Move the PME GPU clearing to the end of the step
authorSzilárd Páll <pall.szilard@gmail.com>
Wed, 18 Apr 2018 15:59:39 +0000 (17:59 +0200)
committerSzilárd Páll <pall.szilard@gmail.com>
Thu, 19 Apr 2018 09:37:51 +0000 (11:37 +0200)
This places the call to the end of the force-compute next to the nbnxn
output clearing also fixing the cycle counting that previously
incorrectly assigned the cost of launching the clearing to the wait for
gather cycle counter.

Change-Id: I63b27a91d88a54d701831edda592b5d6277e3fb9

src/gromacs/ewald/pme-gpu-internal.cpp
src/gromacs/ewald/pme-gpu.cpp
src/gromacs/ewald/pme-only.cpp
src/gromacs/ewald/pme.h
src/gromacs/mdlib/sim_util.cpp

index 2a6fa22f0d12e72b8a0fbfb0f21339a7c97d786d..9a285f20e6dffb55e4dcfef954cc72dd9e6b869e 100644 (file)

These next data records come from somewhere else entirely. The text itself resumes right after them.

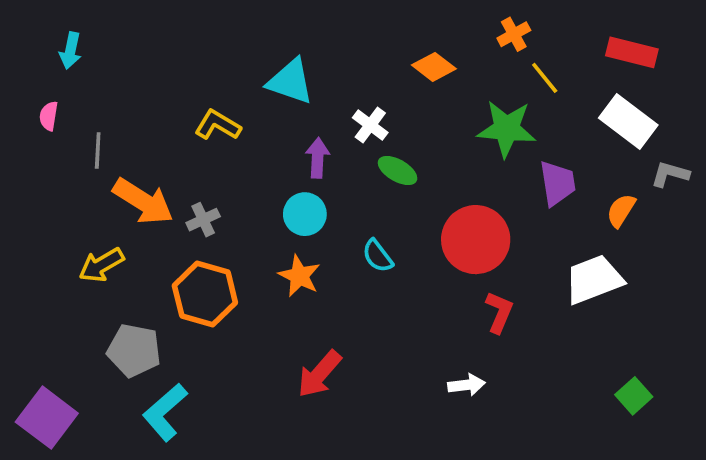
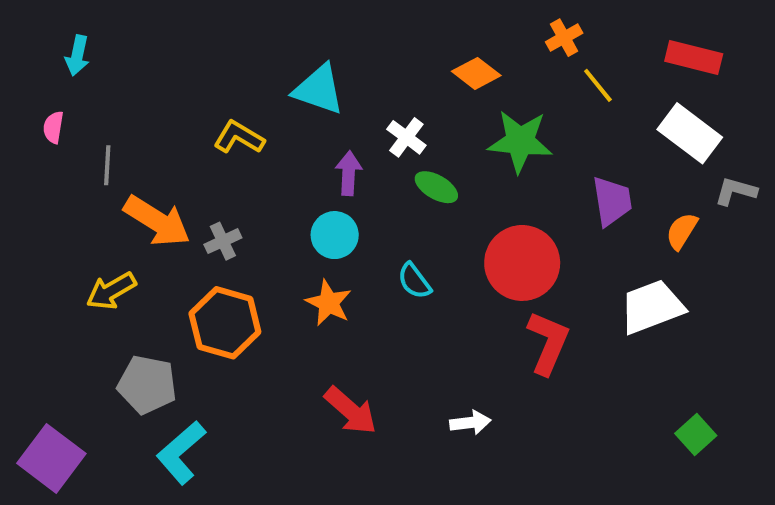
green star: (507, 129) -> (520, 141), moved
red L-shape: (499, 312) -> (548, 343), size x1.4
red arrow: (319, 374) -> (351, 411), turned -90
white arrow: (467, 385) -> (470, 423), moved

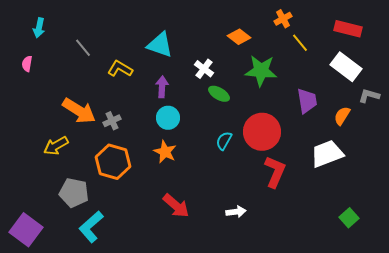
gray line: (107, 165) -> (83, 48), moved, turned -42
purple arrow: (349, 173) -> (162, 87), moved
cyan semicircle: (414, 281) -> (224, 141), moved, turned 66

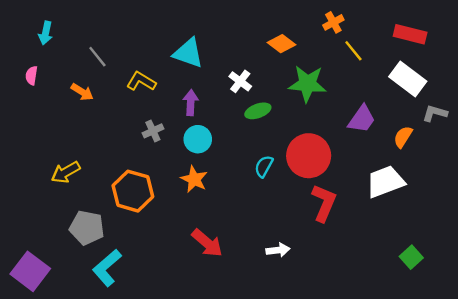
green ellipse: (219, 94) -> (258, 111), turned -50
purple trapezoid: (307, 101) -> (362, 119), turned 44
orange arrow: (79, 111) -> (82, 92), moved, size x0.6
gray cross: (112, 121) -> (153, 131), moved

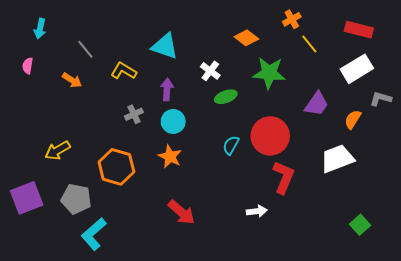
white rectangle: (408, 79) -> (357, 69), turned -68
white arrow: (278, 250) -> (257, 211), moved
purple square: (30, 271) -> (27, 198), moved, turned 32

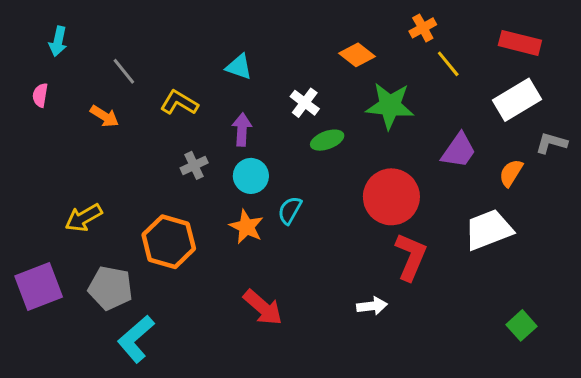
cyan triangle: (165, 46) -> (239, 67), size x0.7
cyan semicircle: (231, 145) -> (290, 210), moved

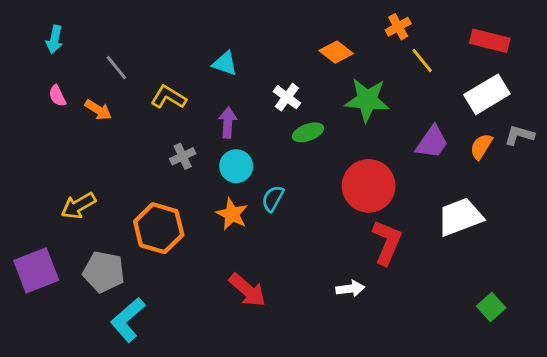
pink semicircle: (40, 95) -> (57, 96), moved, turned -35
orange semicircle: (511, 173) -> (481, 146), moved

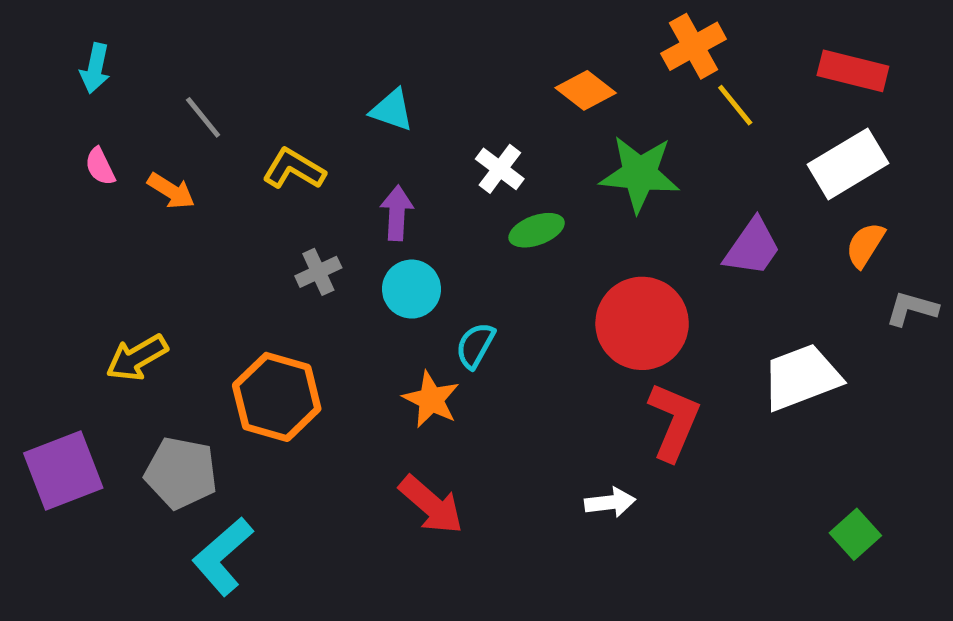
orange cross: (398, 27) -> (694, 46), size x1.4
gray L-shape: (519, 135) -> (912, 309), moved
orange semicircle: (481, 146) -> (865, 245), moved
orange star: (232, 214) -> (431, 399), moved

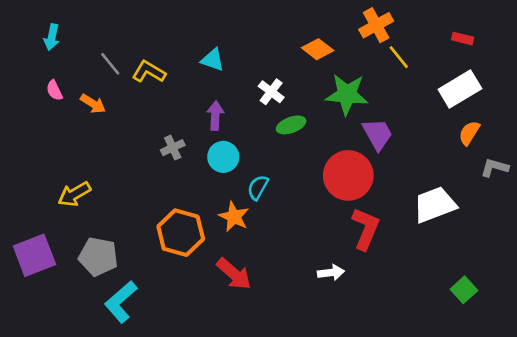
red rectangle: (853, 71) -> (463, 39), size x0.6
yellow L-shape: (294, 169) -> (149, 72), moved
purple trapezoid: (752, 247) -> (378, 134), moved, turned -64
orange hexagon: (277, 397) -> (181, 233), moved

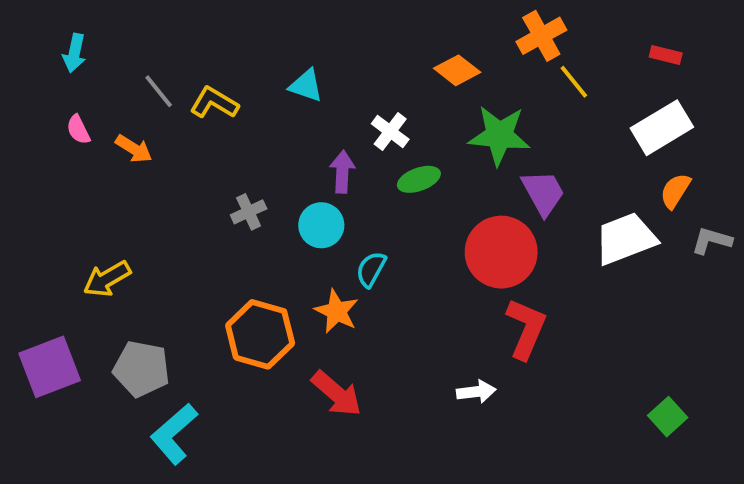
purple arrow: (215, 116) -> (342, 172), moved
white trapezoid: (435, 205) -> (626, 239), moved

@@ -126,17 +126,6 @@ void pme_gpu_update_input_box(PmeGpu gmx_unused       *pmeGpu,
 #endif
 }
 
-/*! \brief \libinternal
- * The PME GPU reinitialization function that is called both at the end of any PME computation and on any load balancing.
- *
- * \param[in] pmeGpu            The PME GPU structure.
- */
-void pme_gpu_reinit_computation(const PmeGpu *pmeGpu)
-{
-    pme_gpu_clear_grids(pmeGpu);
-    pme_gpu_clear_energy_virial(pmeGpu);
-}
-
 /*! \brief \libinternal
  * (Re-)initializes all the PME GPU data related to the grid size and cut-off.
  *
@@ -348,7 +337,9 @@ void pme_gpu_reinit(gmx_pme_t *pme, gmx_device_info_t *gpuInfo)

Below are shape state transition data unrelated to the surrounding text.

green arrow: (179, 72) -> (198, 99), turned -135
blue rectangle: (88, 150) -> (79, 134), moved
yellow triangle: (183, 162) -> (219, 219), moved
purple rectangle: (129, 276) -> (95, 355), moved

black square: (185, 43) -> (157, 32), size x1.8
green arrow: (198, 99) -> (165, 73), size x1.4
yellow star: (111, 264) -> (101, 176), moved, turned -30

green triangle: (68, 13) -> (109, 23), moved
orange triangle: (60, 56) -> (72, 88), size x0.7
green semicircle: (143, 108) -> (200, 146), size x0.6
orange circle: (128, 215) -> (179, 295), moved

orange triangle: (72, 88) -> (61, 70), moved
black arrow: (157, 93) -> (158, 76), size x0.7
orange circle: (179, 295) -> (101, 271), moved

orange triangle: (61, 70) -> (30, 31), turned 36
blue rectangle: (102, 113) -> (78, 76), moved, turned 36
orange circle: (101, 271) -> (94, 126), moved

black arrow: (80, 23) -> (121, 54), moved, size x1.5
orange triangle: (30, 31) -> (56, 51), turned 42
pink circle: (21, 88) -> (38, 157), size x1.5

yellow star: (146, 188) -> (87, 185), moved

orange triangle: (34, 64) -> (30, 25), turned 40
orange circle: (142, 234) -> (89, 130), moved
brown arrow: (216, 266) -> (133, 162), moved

     pme_gpu_reinit_timings(pme->gpu);
 
     pme_gpu_reinit_grids(pme->gpu);
-    pme_gpu_reinit_computation(pme->gpu);
+    // Note: if timing the reinit launch overhead becomes more relevant
+    // (e.g. with regulat PP-PME re-balancing), we should pass wcycle here.
+    pme_gpu_reinit_computation(pme, nullptr);
     /* Clear the previous box - doesn't hurt, and forces the PME CPU recipbox
      * update for mixed mode on grid switch. TODO: use shared recipbox field.
      */
index 4f6a4dee8f7f3734d5e91591c72eedf1e3fafd0e..29c357d3ca821e6e255d55279ad795e4ff4f52d1 100644 (file)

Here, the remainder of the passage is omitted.